The long-term average number of customers in a stable queue L is equal to the long-term average arrival rate, λ, multiplied by the long-term average time a customer spends in the queue, W; or expressed algebraically: L = λW.

The beauty of this law is that it does not depend on the distribution of arrivals or the service time (whether it is Markovian or not, etc.). More technically, and in Kendall's notation, it is true for the general GI/G/m queues.

We now assume that service time follows an exponential distribution (with parameter μ), and the arrivals follow a Poisson distribution (with parameter λ). In addition, we assume there's only one server. That is, our queue is modeled as M/M/1.

Using Little's Law, it can be shown (see formula (6.15) on page 247 of this book) that:

$W = \frac{\lambda/\mu^2}{1-\lambda/\mu}$

Note that the book uses different notations than here. It also states the formula holds for M/G/1-PS and M/G/1-LCFS queues.

Using Little's Law, we have $L = {\lambda^2 \over \mu^2-\lambda\mu}$.

In your case, λ = 1/(KT), and μ = 1/T. Hence L = 1/K(K-1).


PS: Little's Law has 3 variants. It can be applied to the whole system, to the queue itself, or to the service center. See pages 259-260 of this book for more info.


Edit: The case for M/M/c queues is much trickier. Here, you need to apply Erlang C formula.

To derive the following formulas, you can take a look at Section 5.2.3 of this book.

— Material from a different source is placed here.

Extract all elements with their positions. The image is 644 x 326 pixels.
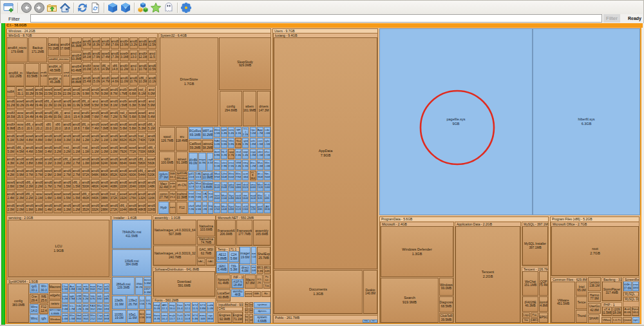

Let $a := \lambda/\mu$ and $\rho := a/c$, where c denote the number of servers. Then Erlang C formula, $C[c,a]$ is obtained by:

$C[c,a] = \frac{a^c}{c!} / ((1-\rho)\sum\limits_{n=0}^{c-1}\frac{a^n}{n!}+\frac{a^c}{c!})$

Now we have: $L = \rho C[c,a] / (1- \rho)$.

As a sanity check, note that for $c=1$ we derive the previous answer: $L = {\lambda^2 \over \mu^2-\lambda\mu}$.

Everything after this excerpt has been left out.